Therapeutic resistance often comes at a fitness cost to the cancer cell. Inhibitor cycling, adaptive dosing strategies, and up-front combinations may maximize benefit from targeted agents in context-specific scenarios (Fig. 1; ref. 9). Preexisting and adaptive RTK coamplifications in gastroesophageal adenocarcinomas appear to be rather unique. Comparative genomic analysis of gastroesophageal adenocarcinomas versus colorectal adenocarcinomas has confirmed higher frequency cooccurring genomic alterations in HER2-amplified gastroesophageal adenocarcinomas versus colorectal adenocarcinomas among the chromosome-instable (CIN) subtype (10). The etiologic factors driving the somewhat uniquely higher rates of AA > AC transversions in gastroesophageal adenocarcinoma CIN tumors remains unknown, although oxidative damage from reflux may be a driver of this mutational signature. Importantly, the rates of co-occurring RTK amplifications are lower in tumor types associated with greater magnitude of benefit from RTK-directed mABs (HER2-positive colorectal adenocarcinomas and breast cancer). A theoretical model in which tissue-specific risk factors (e.g., reflux) driving a mutational signature enriched in gastroesophageal adenocarcinomas (AA > AC signature), which predisposes to CIN subtype gastroesophageal adenocarcinomas with focal RTK copy-number amplifications and co-occurring genomic alterations, has clear therapeutic implications and may underlie the intrapatient molecular heterogeneity observations made here and by others (Fig. 1). The clinical utility of NGS assays, as used in this study, continues to increase as we gain a greater appreciation of the impact of the genomic context of a given biomarker, both at diagnosis and over time.

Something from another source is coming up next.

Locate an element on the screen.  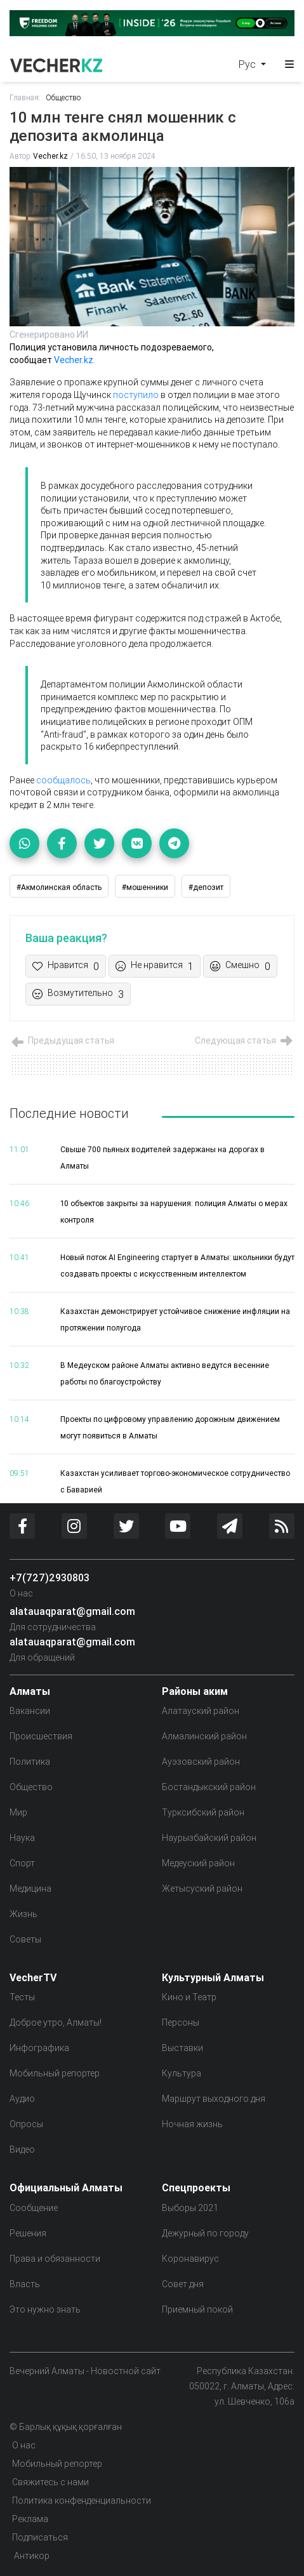
Vecher.kz is located at coordinates (50, 156).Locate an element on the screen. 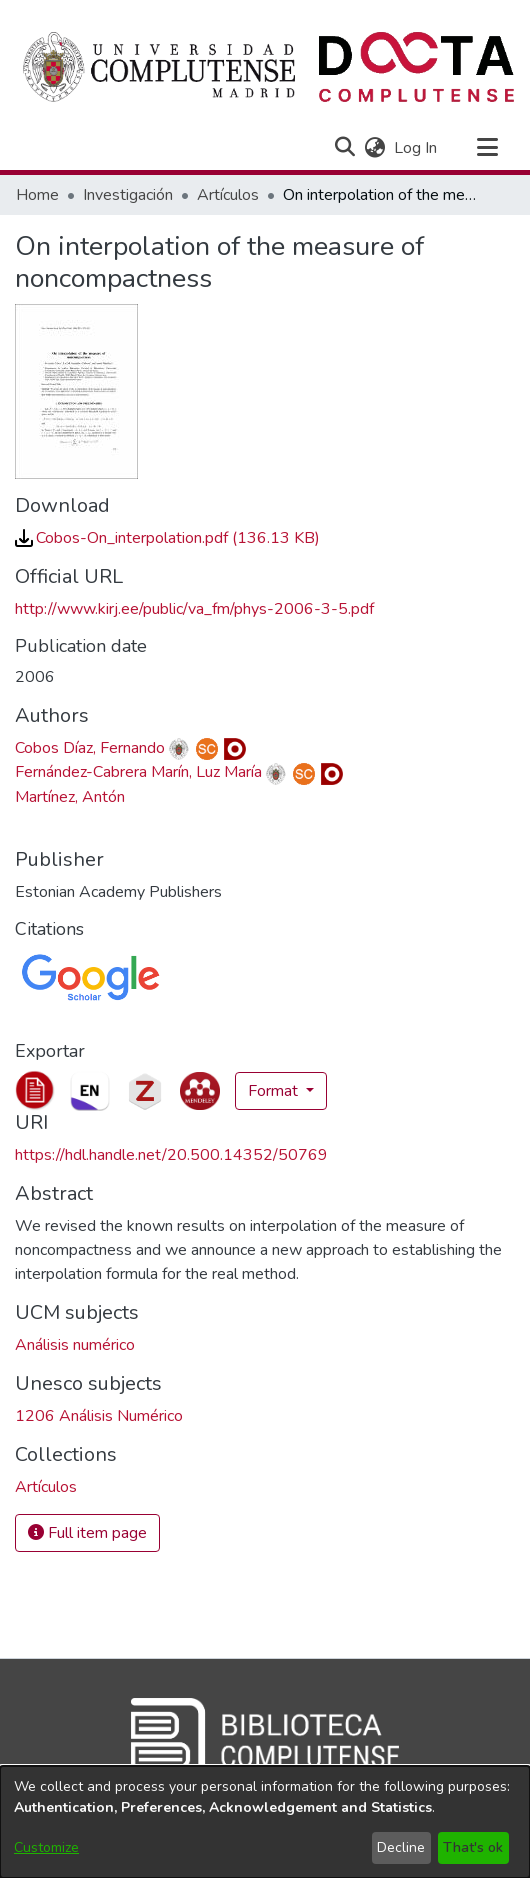 The height and width of the screenshot is (1878, 530). Decline is located at coordinates (401, 1847).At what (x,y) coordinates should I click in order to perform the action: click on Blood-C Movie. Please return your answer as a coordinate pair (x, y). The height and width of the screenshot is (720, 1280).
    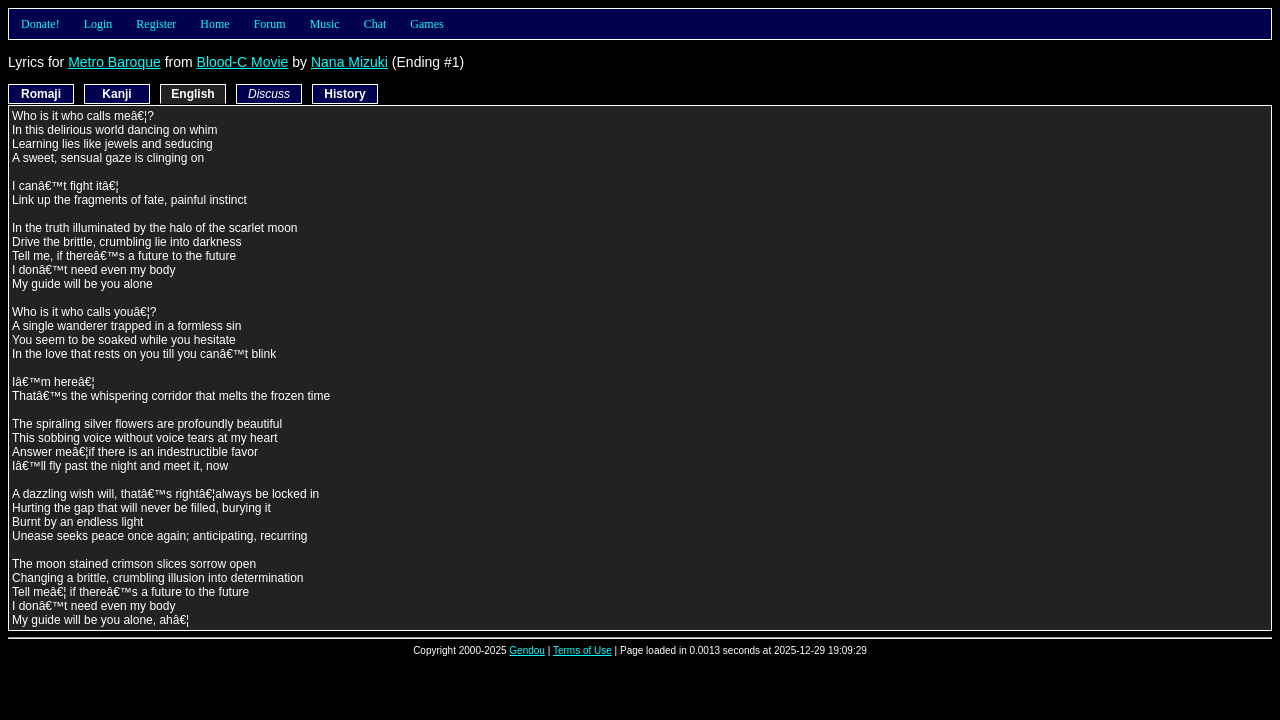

Overall, the phase II trial and correlative work presented by Sanchez-Vega and colleagues add to the cumulative body of work highlighting the need to better longitudinally understand heterogeneity and to design specific strategies to systematically address it if we are ever to achieve targeted therapy success in gastroesophageal adenocarcinomas (3). Development of standardized comprehensive heterogeneity assessments to stratify and inform treatment is critical to achieving the promise of precision medicine in gastroesophageal adenocarcinomas. Although we would never advocate for taking variety out of life, we certainly think understanding the spicing is critical in gastroesophageal adenocarcinomas.
Disclosure of Potential Conflicts of Interest
S.J. Klempner has received speakers bureau honoraria from Foundation Medicine and is a consultant/advisory board member for Lilly Oncology, Astellas, and Foundation Medicine. D.V.T. Catenacci is a consultant/advisory board member for Merck, BMS, Lilly, Genentech, Taiho, Astellas, Amgen, Guardant Health, and Foundation One.